Le prix Ivoire pour la littérature africaine d’expression francophone 2013 décerné par l’association Akwaba Culture est revenu à Hemley Boum, auteure camerounaise. C’est son ouvrage « Si d’aimer… » qui lui a valu la reconnaissance du Jury composé de Fatou Kéita, Wêrê Wêrê Liking, Josué Guébo, Foua Ernest de St Sauveur et Henri N’Koumo. Pour la première fois, c’est à l’unanimité que le vainqueur de cette édition a été choisi, le jury ayant été touché par le récit polyphonique traitant de Sida, d’amour, d’amitié avec beaucoup d’émotions et de sensibilité. Hemley Boum remplace Mariama Ndoye, lauréate 2012 avec « l’arbre s’est penché ».
Son Parcours
Née en 1973 à Douala au Cameroun, Hemley Boum aspire très tôt à la découverte du vaste monde. Le choix des sciences sociales option anthropologie n’est dès lors pas anodin et servira plus tard son écriture. L’obtention de sa maîtrise à l’Université Catholique d’Afrique Centrale lui permet de passer le concours d’entrée de l’Université Catholique de Lille.
Hemley bascule des pluies tropicales à la grisaille humide et froide d’une ville du Nord de la France, dont elle retient pourtant trois années d’études où elle s’est amusée. Se dessine alors un certain regard sur le monde, les gens et la vie, qui caractérise son écriture, pleine d’humour. Dans Si d’aimer… elle rend hommage à ces gens du Nord qu’elle a aimés.
Son DESS de commerce international et un troisième cycle en marketing lui offrent un premier poste à Paris qui lui permet rapidement de découvrir le Cameroun autrement, en tant que responsable du service grands comptes de la filiale camerounaise d’une société française.
Elle revient dans son propre pays en exploratrice, à la rencontre de sociétés forestières, d’industries agro-alimentaires ou cotonnières, et de grands planteurs. Il faut s’imaginer les immenses forêts traversées, d’où surgissent de nulle part de petits villages traditionnels, puis de nombreuses villes dortoirs installées en périphérie des sociétés industrielles datant de l’époque coloniale. À n’en pas douter, le regard de Hemley s’aiguise aux vents mauvais de la pauvreté rencontrée, des disparités sociales et culturelles d’un pays riche en ressources naturelles, et donc internationalement convoité, et d’une tradition ancestrale qui perdure dans quelques îlots, ces petits villages sortis de nulle part…La forêt monumentale abritant parmi les arbres les plus grands du monde lui a certainement fait grandir l’âme aussi. Cette expérience en pays natal plantée dans son cœur ne demandait qu’à se ramifier sur le grand continent.
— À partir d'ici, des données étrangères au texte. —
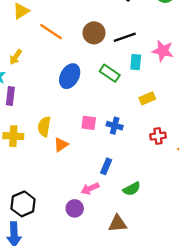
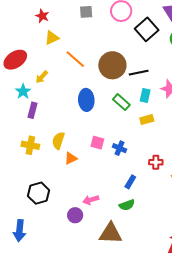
brown circle: (94, 33) -> (112, 65), size x1.4
blue ellipse: (70, 76) -> (86, 100), turned -40
yellow rectangle: (147, 98) -> (147, 119), moved
blue rectangle: (106, 166) -> (130, 182), moved
black hexagon: (23, 204) -> (39, 193), moved
brown triangle: (118, 224) -> (111, 233), size x1.4

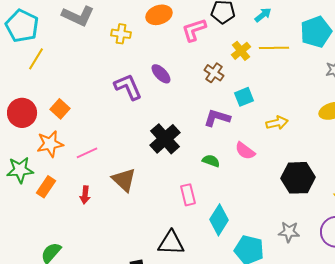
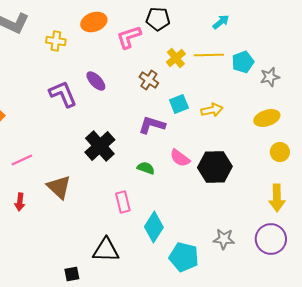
cyan arrow: (263, 15) -> (221, 22), moved
cyan pentagon: (316, 32) -> (243, 62), moved, size x0.7
yellow arrow: (277, 123) -> (212, 110), moved
black hexagon: (298, 178) -> (215, 167), moved

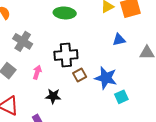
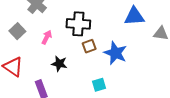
blue triangle: (119, 40) -> (134, 16), size x1.5
cyan square: (121, 97) -> (99, 85), moved

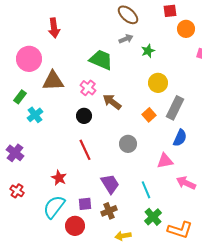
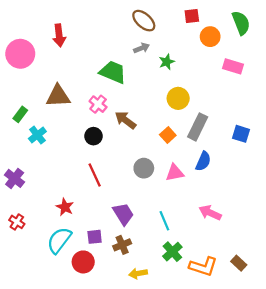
pink circle: (29, 59) -> (20, 54), moved
pink triangle: (165, 161) -> (175, 173), moved

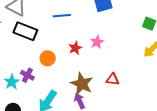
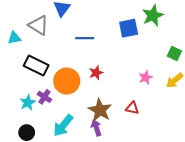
black rectangle: (25, 31) -> (36, 66), moved
pink star: (97, 42) -> (146, 77), moved
orange circle: (48, 58) -> (67, 81), size x1.6

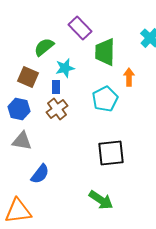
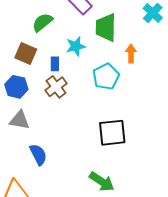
cyan star: (65, 68) -> (76, 46), moved
blue semicircle: (40, 174) -> (38, 155), turned -65

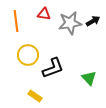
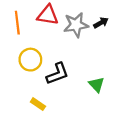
red triangle: (44, 14) -> (48, 15), size x1.5

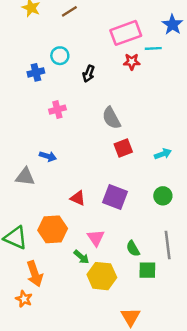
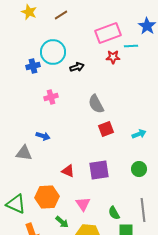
cyan circle: (60, 56) -> (53, 52), size x1.6
black arrow: (89, 74) -> (77, 67), turned -128
purple square: (115, 197) -> (99, 170), turned -30
green arrow: (81, 257) -> (62, 222), moved

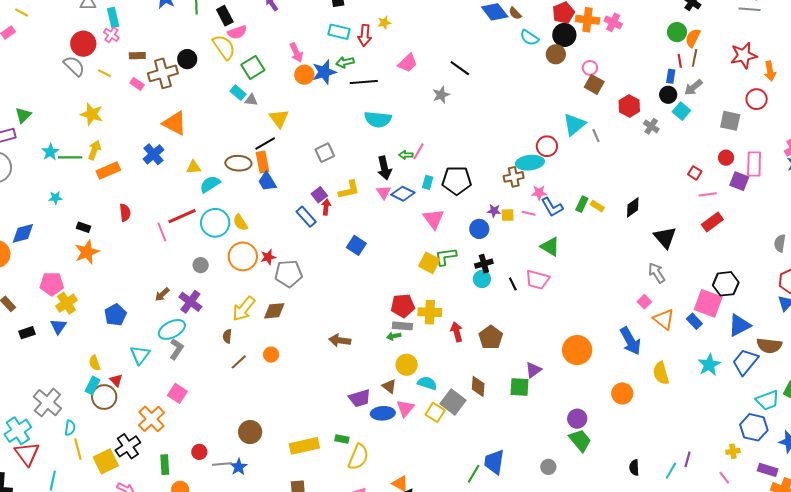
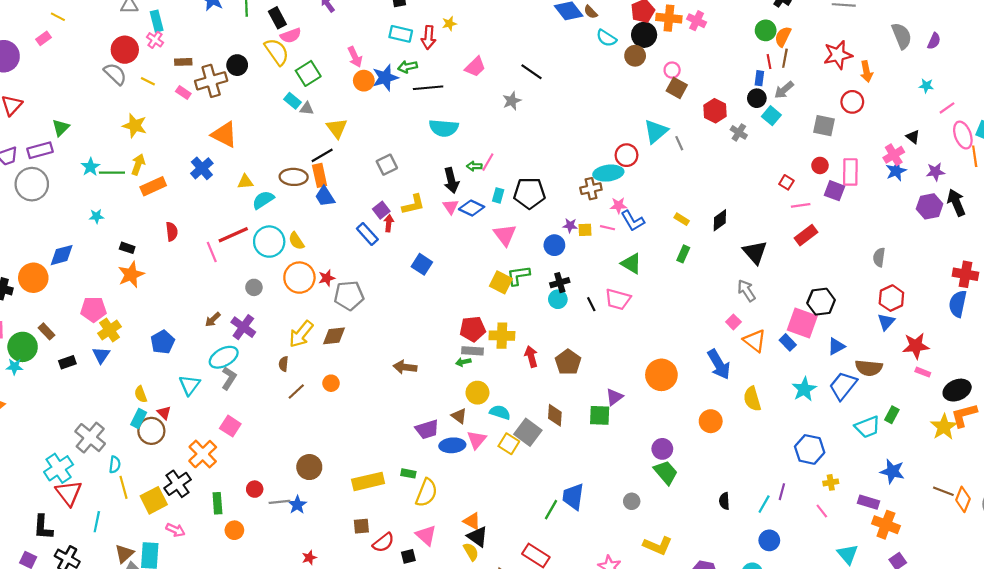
green rectangle: (582, 204) -> (683, 254), moved
blue triangle: (739, 325) -> (836, 346), size x0.7
blue hexagon: (754, 427) -> (810, 449), moved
Elle accompagne alors son époux en République Centrafricaine, à Bangui, puis en Gambie, à Banjul, où elle occupe un poste de cadre commercial et préside le conseil de gestion de l’école française où ses enfants sont inscrits. L’exploration de l’Afrique s’étend au Sénégal, à la Côte d’Ivoire, au Mali. Passage du Centre vers l’Ouest, du vert au désert, qui s’installe dans l’imaginaire d’Hemley.
De retour à Paris, le pas est franchi. Toutes ces expériences l’ont enrichie d’un terreau géographique et humain qu’elle a intimement besoin de planter quelque part, en un lieu partageable, les pages d’un livre issues des grands arbres ! Ce qu’elle a vécu en tant que femme lui permet certainement d’espérer le meilleur pour les femmes, s’il est possible un jour de déverrouiller le poids d’une misogynie séculaire. En octobre 2010, son premier roman voit le jour, Le clan des femmes.
Un style est né, qui ne juge pas mais déroule le fil de la vie sous le regard bienveillant, lucide et joyeux de son auteur. Une force de vie dont hérite pleinement le second roman de Hemley Boum, Si d’aimer… où la dureté des sujets abordés ne laisse jamais en route l’espoir.
La maîtrise de sciences sociales option anthropologie, mise en pratique dans une expérience professionnelle très enrichissante au cœur de l’Afrique, trouve tout son sens et sa finalité dans l’écriture. Une écriture qui met en perspective la destinée humaine dans les sociétés contemporaines, à fleur d’un vécu émotionnel profond.